The presence of web tracking technology has grown to a near-ubiquitous state as web pages contain a growing number of trackers, representing progressively more and more third parties, that employ an increasingly diverse set of tracking techniques. The current discourse surrounding web tracking has focused on the collection of browsing data and its use in the estimated $566B online advertising industry in the United States. As a result, existing privacy protections, both through tools like ad blockers and policy mechanisms like cookie consent banners, have been designed to provide a binary choice to users: either opt-in or optout of web tracking. To the user, this frames the issue of web tracking, and all derived use of data collected therein, as either inherently good or bad. However, this thesis demonstrates browsing data collected through web tracking can be used to both inflict privacy harm and to provide security benefits to users—providing evidence that the emphasis of our current privacy framework should be placed on data use, not data collection.

Our limited understanding of web tracking, and its potential uses, derives from the lack of reliable browsing data that is available to researchers. While information about how users browse the web is abundantly collected in the private sector, for proprietary reasons it is rarely distributed. As such, this thesis starts with an examination of recruitment and retention in several longitudinal measurement panels, a recently employed method that has provided researchers with detailed browsing data collected over long periods of time. We provide a set of best practices and recommendations for the design of future web browsing studies.

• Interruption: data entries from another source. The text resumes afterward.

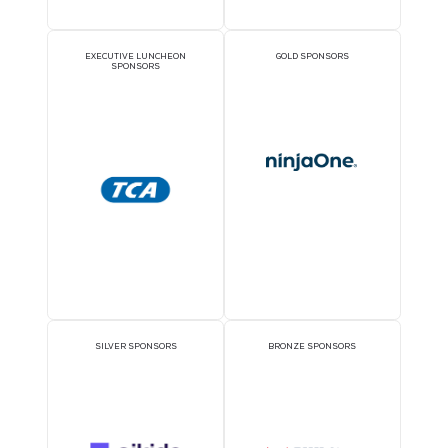
REGISTER NOW
Sponsors
OFFICIAL DELEGATE
PAVILION SPONSOR
SPONSOR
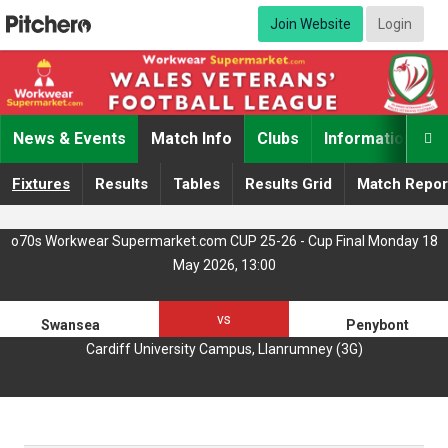
Join Website
Login
News & Events
Match Info
Clubs
Information

Fixtures
Results
Tables
Results Grid
Match Repor
o70s Workwear Supermarket.com CUP 25-26 - Cup Final Monday 18
May 2026, 13:00
vs
Swansea
Penybont
Cardiff University Campus, Llanrumney (3G)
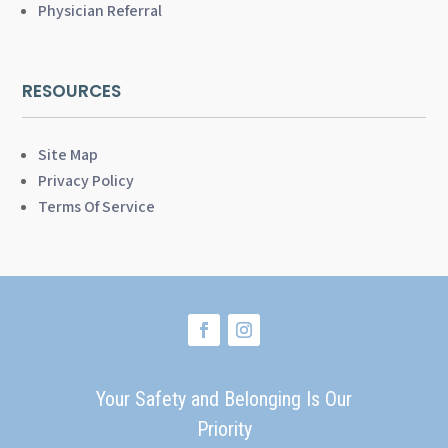
Physician Referral
RESOURCES
Site Map
Privacy Policy
Terms Of Service
Your Safety and Belonging Is Our
Priority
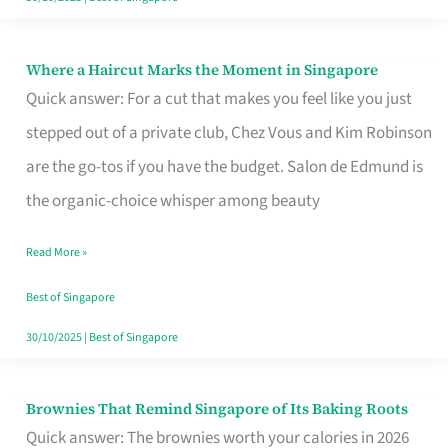
Where a Haircut Marks the Moment in Singapore
Where
Quick answer: For a cut that makes you feel like you just
a
stepped out of a private club, Chez Vous and Kim Robinson
Haircut
are the go-tos if you have the budget. Salon de Edmund is
Marks
the organic-choice whisper among beauty
the
Moment
Read More »
in
Best of Singapore
Singapore
30/10/2025
|
Best of Singapore
Brownies That Remind Singapore of Its Baking Roots
Brownies
Quick answer: The brownies worth your calories in 2026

Using data from one of these panels, we then provide an updated and more detailed snapshot of how users browse the web. Among other findings, we demonstrate that individual browsing patterns are relatively unique but also habitual, and that there are common patterns leading users to less travelled, riskier areas of the internet.

Building upon this foundation, in subsequent chapters we demonstrate that user browsing data collected through web tracking can be used to the detriment of users’ privacy but also to improve security outcomes. In terms of privacy harms, we first show that a user’s unique browsing behavior, their behavioral fingerprint, can be used to greatly reduce online anonymity and, combined with browser fingerprinting, can provide trackers with robust cross-site tracking methods without using browser cookies. Next, we demonstrate that information about visiting sensitive websites can be inferred from the advertising profiles generated by a major data aggregator, indicating that even legitimate use of browsing data presents a privacy risk to users. Finally, we also show that there are security benefits to web tracking by detecting user exposure to malicious websites based on their prior browsing activity.

Based on these findings, we recommend that the current privacy framework surrounding web tracking place greater emphasis on how browsing data is used, rather than simply its collection. We evaluate a range of use cases for browsing data, provide recommendations to policymakers, and advocate for an expansion of user choice that involves options to consent to data collection for specific purposes. We close with a discussion of the challenges and opportunities that the dual nature of web tracking presents and make recommendations for future research.